Excerpts from a dataset
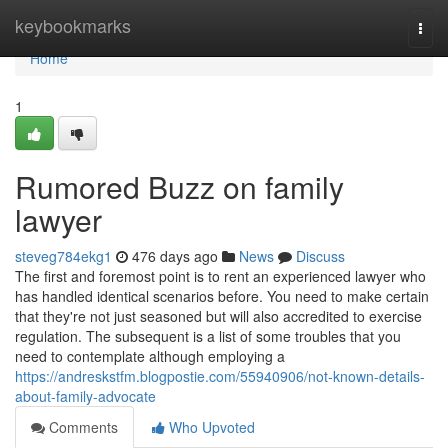
Home
keybookmarks
Togg
navi
Home
1
Rumored Buzz on family
lawyer
steveg784ekg1
476 days ago
News
Discuss
The first and foremost point is to rent an experienced lawyer who
has handled identical scenarios before. You need to make certain
that they're not just seasoned but will also accredited to exercise
regulation. The subsequent is a list of some troubles that you
need to contemplate although employing a
https://andreskstfm.blogpostie.com/55940906/not-known-details-
about-family-advocate
Comments
Who Upvoted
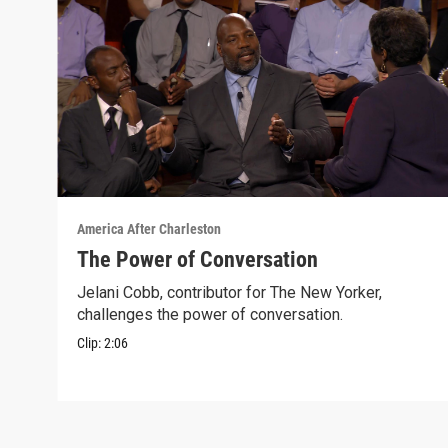
America After Charleston
The Power of Conversation
Jelani Cobb, contributor for The New Yorker,
challenges the power of conversation.
Clip:
2:06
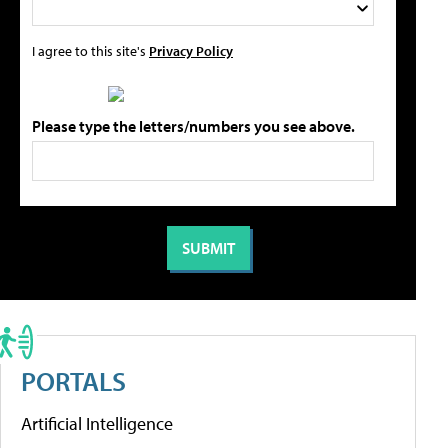
I agree to this site's
Privacy Policy
Please type the letters/numbers you see above.
PORTALS
Artificial Intelligence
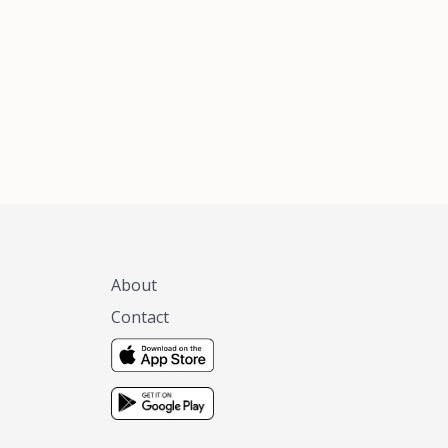
xas, no matter
 you are.
About
Contact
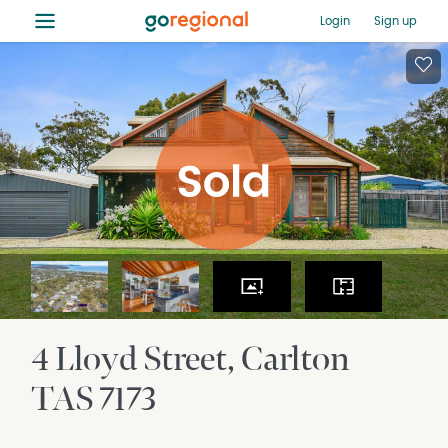
≡
Login
Sign up
4 Lloyd Street
Carlton
TAS
7173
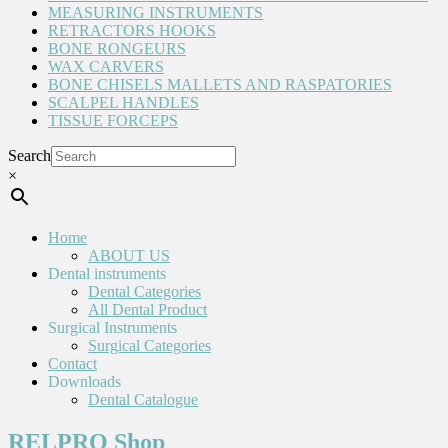
MEASURING INSTRUMENTS
RETRACTORS HOOKS
BONE RONGEURS
WAX CARVERS
BONE CHISELS MALLETS AND RASPATORIES
SCALPEL HANDLES
TISSUE FORCEPS
Search
×
Home
ABOUT US
Dental instruments
Dental Categories
All Dental Product
Surgical Instruments
Surgical Categories
Contact
Downloads
Dental Catalogue
RELPRO Shop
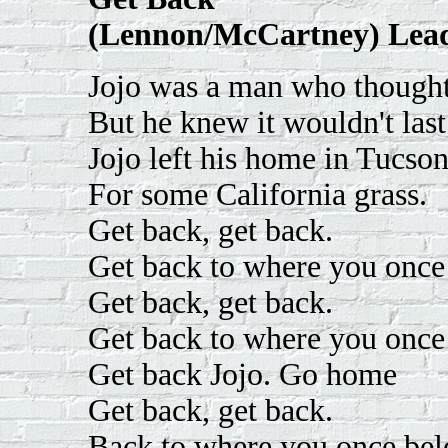
(Lennon/McCartney) Lead
Jojo was a man who thought
But he knew it wouldn't last
Jojo left his home in Tucso
For some California grass.
Get back, get back.
Get back to where you once
Get back, get back.
Get back to where you once
Get back Jojo. Go home
Get back, get back.
Back to where you once be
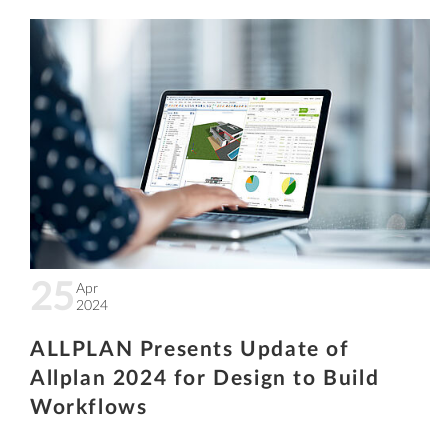
25
Apr
2024
ALLPLAN Presents Update of
Allplan 2024 for Design to Build
Workflows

The task:
Repeat exactly the lines from the one containing "BONE RONGEURS" to the last line of the data above, both included, and write no pictures into the copy.

Output for this task:
BONE RONGEURS
WAX CARVERS
BONE CHISELS MALLETS AND RASPATORIES
SCALPEL HANDLES
TISSUE FORCEPS
Search
×
Home
ABOUT US
Dental instruments
Dental Categories
All Dental Product
Surgical Instruments
Surgical Categories
Contact
Downloads
Dental Catalogue
RELPRO Shop
(Lennon/McCartney) Lead
Jojo was a man who thought
But he knew it wouldn't last
Jojo left his home in Tucso
For some California grass.
Get back, get back.
Get back to where you once
Get back, get back.
Get back to where you once
Get back Jojo. Go home
Get back, get back.
Back to where you once be
25
Apr
2024
ALLPLAN Presents Update of
Allplan 2024 for Design to Build
Workflows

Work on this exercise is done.